3. When Ghea meets Ben

17.1K 1.2K 12
                                    

Rooftop rumah sakit Mitra Sehat menjadi satu-satunya tempat teraman bagi Ghea saat ibunya harus menjadi penghuni tetap Rumah Sakit itu setelah divonis mengidap kelainan jantung. Bukan karena tidak nyaman berada di dalam satu ruangan dengan Mama, hanya saja Ghea merasa butuh waktu untuk berhenti pura-pura tegar, dan bisa bebas menangis tanpa membebani perasaan Mama. Rooftop rumah sakit menjadi tempat yang paling aman untuk itu.

Terlebih, karena di tempat itu pula ada sebuah ruang kecil yang disediakan pihak rumah sakit sebagai chapel sederhana, yang lebih sering sepi pengunjung.

Ketika Ghea pikir dia akan melepas topengnya dan memeras sedikit air dari kelenjar airmatanya lagi sore itu, Ghea malah terjebak dalam sebuah siatusi canggung karena tempat khusyuk andalannya sedang digunakan sebagai tempat berdebat. Di ujung deretan bangku-bangku panjang yang jumlahnya tidak banyak, Ghea bisa dengan cepat memindai salah satu di antara dua orang yang berdebat itu pastilah berprofesi sebagai dokter. Hal itu tampak jelas melalui jas yang dikenakannya. Sementara yang menjadi lawan bicaranya adalah seorang wanita paruh baya. Dilihat dari garis-garis wajahnya yang menunjukkan kemiripan, Ghea bisa menduga kalau dua orang itu pasti membagi DNA yang sama.
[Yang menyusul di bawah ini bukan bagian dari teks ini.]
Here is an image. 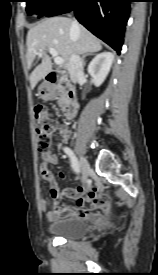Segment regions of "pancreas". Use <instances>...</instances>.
Wrapping results in <instances>:
<instances>
[{
    "label": "pancreas",
    "mask_w": 158,
    "mask_h": 275,
    "mask_svg": "<svg viewBox=\"0 0 158 275\" xmlns=\"http://www.w3.org/2000/svg\"><path fill=\"white\" fill-rule=\"evenodd\" d=\"M58 91H59V99H58V104H62V102H63V99H64V97H65V94H66V89L64 88V87H62V86H59L58 87Z\"/></svg>",
    "instance_id": "obj_1"
}]
</instances>
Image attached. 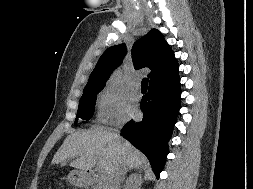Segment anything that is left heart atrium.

Entah karena perdebatan yang terlalu sengit, atau karena Ghea sengaja masuk dengan gerakan ekstra hati-hati saat membuka pintu tadi, kedua orang yang sedang berdebat itu sampai tidak menyadari kehadiran Ghea.

"Nggak usah bohong, Ben. Mama udah interogasi semua rekan-rekan sesama doktermu, dan mereka semua mengaku kalau kamu nggak pernah serius berhubungan dengan perempuan," sang ibu memelas. "Mama boleh jadi contoh yang nggak benar dalam membentuk keluarga, tapi kamu nggak harus trauma karna kegagalan Mama."
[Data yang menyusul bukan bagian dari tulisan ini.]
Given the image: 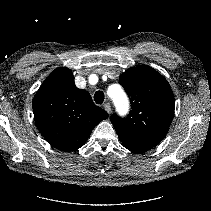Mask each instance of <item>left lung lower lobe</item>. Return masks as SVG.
I'll use <instances>...</instances> for the list:
<instances>
[{"instance_id": "obj_1", "label": "left lung lower lobe", "mask_w": 211, "mask_h": 211, "mask_svg": "<svg viewBox=\"0 0 211 211\" xmlns=\"http://www.w3.org/2000/svg\"><path fill=\"white\" fill-rule=\"evenodd\" d=\"M124 147L133 153H143L149 150V149H144V148H139V147H130V146H125V145Z\"/></svg>"}]
</instances>
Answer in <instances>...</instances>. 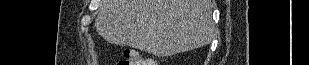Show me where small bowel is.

"Astaga, Mama! Hanya karena Ben nggak pernah serius sama perempuan, bukan berarti Ben nggak suka sama perempuan, Ma. Demi Tuhan Ben normal, Ma." Terlihat jelas melalui airmukanya bahwa sang anak sangat frustrasi menghadapi ibunya sendiri.
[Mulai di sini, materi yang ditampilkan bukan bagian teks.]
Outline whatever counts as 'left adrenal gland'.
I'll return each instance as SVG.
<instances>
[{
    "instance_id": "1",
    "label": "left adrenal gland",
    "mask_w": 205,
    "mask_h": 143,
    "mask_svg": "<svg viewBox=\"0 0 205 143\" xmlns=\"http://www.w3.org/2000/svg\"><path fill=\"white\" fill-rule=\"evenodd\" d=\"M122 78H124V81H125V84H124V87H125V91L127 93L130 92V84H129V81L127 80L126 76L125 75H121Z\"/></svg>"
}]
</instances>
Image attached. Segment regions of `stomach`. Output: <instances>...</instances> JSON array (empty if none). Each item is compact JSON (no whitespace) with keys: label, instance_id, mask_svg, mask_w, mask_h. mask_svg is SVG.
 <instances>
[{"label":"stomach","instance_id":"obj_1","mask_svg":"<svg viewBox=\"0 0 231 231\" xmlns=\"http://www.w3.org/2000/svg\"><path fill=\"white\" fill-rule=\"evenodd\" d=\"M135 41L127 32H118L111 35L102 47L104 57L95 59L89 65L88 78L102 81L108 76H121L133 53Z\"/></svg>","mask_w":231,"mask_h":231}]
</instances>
Ghea yang tadinya sudah berniat untuk menepi demi memberikan privasi bagi dua ibu-anak itu tiba-tiba merasa iba. Bagaimana mungkin orientasi seks seorang anak bisa menjadi penghalang kasih sayang dalam keluarga kecil itu, pikir Ghea. Alih-alih menyingkir, kaki Ghea malah terpaku. Rasa penasaran tentang kelanjutan perdebatan itu menguasai pikirannya.